Penman No. 349: Pen Hunting in Japan

JapPens.png

Penman for Monday, April 15, 2019

 

MOST TOURISTS visit Japan, sensibly enough, for the sushi, the sakura, and the swords. I like all of the above, and chased after all of them during our recent trip to Tokyo (a highlight was seeing a 13th-c. Masamune katana at the Tokyo National Museum). But I had one more item on my personal agenda that I couldn’t possibly leave Japan without—or at least, without looking for it.

That desideratum, of course, was the fountain pen, and there’s a very good reason why fountain pens should be on the discriminating tourist’s Japanese shopping list. Just as they’ve excelled in practically all the arts and crafts, the Japanese have made some of the world’s best fountain pens, many with uniquely Japanese materials and production processes, and some very special nibs.

With fountain pens undergoing a global resurgence in both the corporate and personal spheres as instruments of individuation—a means by which you can literally leave your own signature on a stack of digitized documents, and set yourself apart from the ballpoint-clicking herd—many Filipinos now know familiar American brands like Parker, Sheaffer, and Waterman. Lawyers and doctors typically want German-made Montblancs, and might even try Pelikans, Lamys, and Faber-Castells. But a growing number of mostly young professionals have discovered the Japanese Big Three—Pilot, Sailor, and Platinum—as well as newer brands like the Taiwanese TWSBI. They’ve been helped along by the emergence of local fountain pen, ink, and stationery specialists like Scribe Writing Essentials, Everything Calligraphy, Noteworthy, and PenGrafik.

The Japanese pens I was looking for in Tokyo exist in a whole other realm of connoisseurship. These are artisanal masterpieces, the culmination of centuries of fine workmanship. I’ve often said that pens fascinate me as the perfect fusion of art and engineering, and nothing exemplifies that more than the best Japanese pens. You’d think that the Japanese would be more inclined toward brushes—and they still may be—but a fine pen is considered a personal treasure, as distinct as the swords carried by the samurai of old.

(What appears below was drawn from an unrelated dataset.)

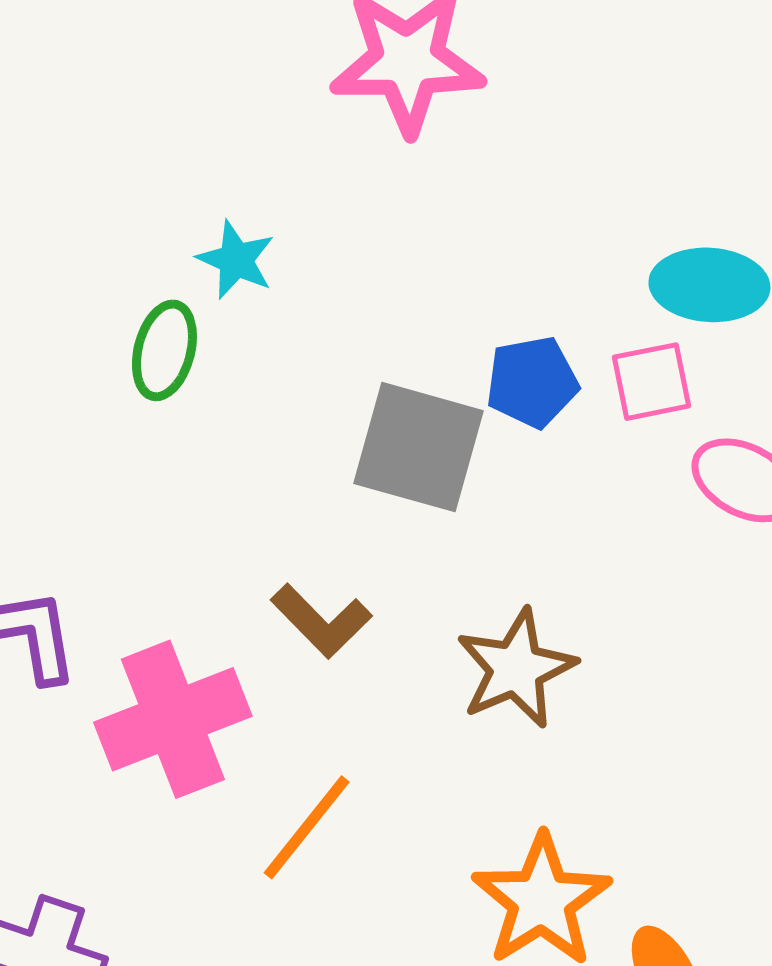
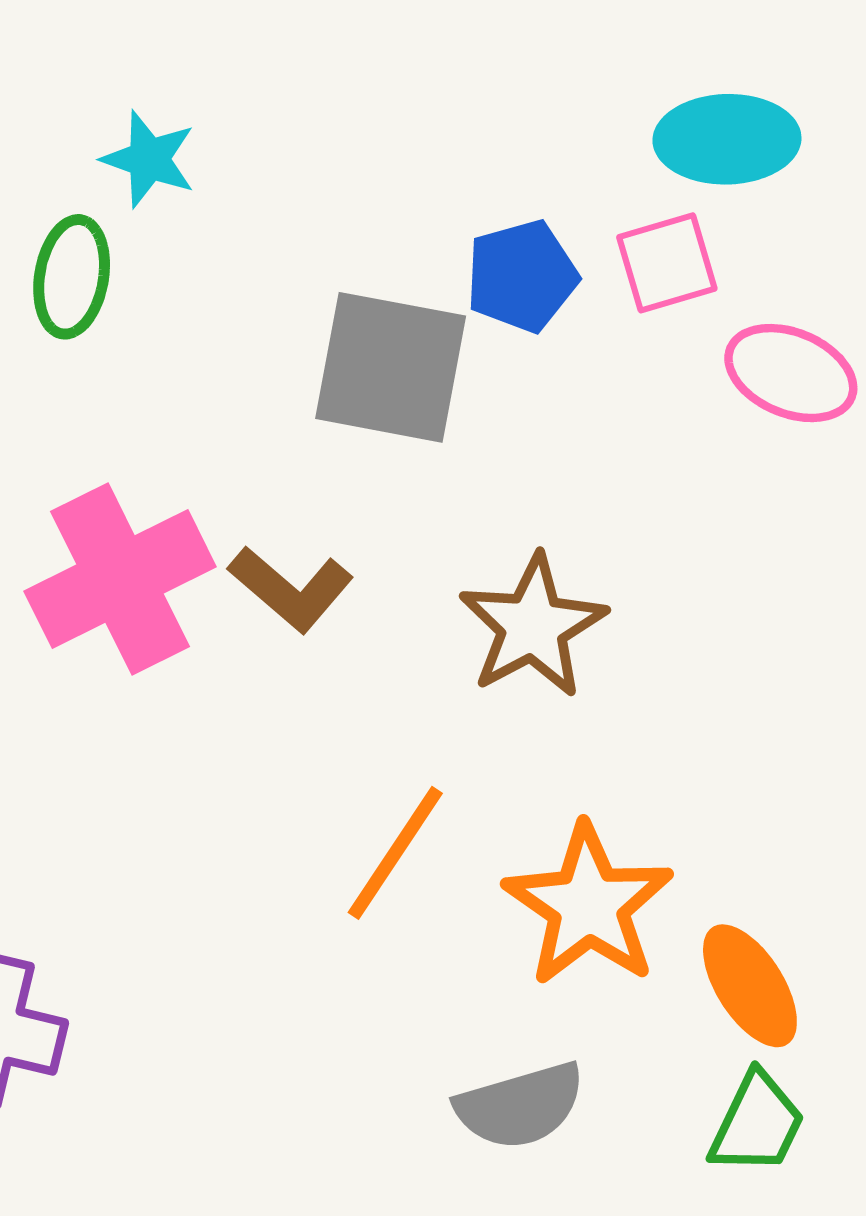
pink cross: (173, 719) -> (120, 579), moved
orange line: (307, 827) -> (395, 853), moved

In 2002, Pilot Pen Company—one of Japan’s pen pioneers—opened a pen museum at its headquarters in Kyobashi. Beng and I made a beeline for it, walking the couple of kilometers from the Tsukiji Fish Market, only to discover to our dismay that it had closed a few years earlier. But Tokyo’s fabled pen shops are in themselves museums, and more, so armed with a 72-hour subway pass, we made the rounds of the usual suspects. (Earlier, at the Tokyo City Flea Market in Shinagawa, I had treated myself to a defective but repairable Pelikan M805, a Pilot Custom 74, and a prewar Pilot with a flexible shiro steel nib.)

IMG_9994.jpeg

A fountain pen tourist’s first stop in Tokyo should be Itoya in Ginza. Japan’s oldest stationery store, Itoya has a whole floor devoted just to fountain pens, and not just your everyday Sheaffer either but the very finest examples of Japanese penmaking. The Japanese pride themselves in the art of maki-e (literally, “sprinkled picture”), which involves creating intricate designs with gold dust and hand painting on ebonite or hard-rubber barrels and caps, on which many layers of hard urushi lacquer are applied. In the 1920s, Pilot—then known as Namiki—partnered with Dunhill to create exquisite examples of urushi/maki-e pens, which have since sold for over $250,000. These urushi and maki-e pens—now also produced by such makers as Nakaya, Danitrio, and Hakase, aside from the Big Three—are hand-made by master craftsmen in small shops, and are typically ordered months ahead. Or you can go to Itoya (or online, to www.nibs.com or www.penchalet.com, among others) to find yours.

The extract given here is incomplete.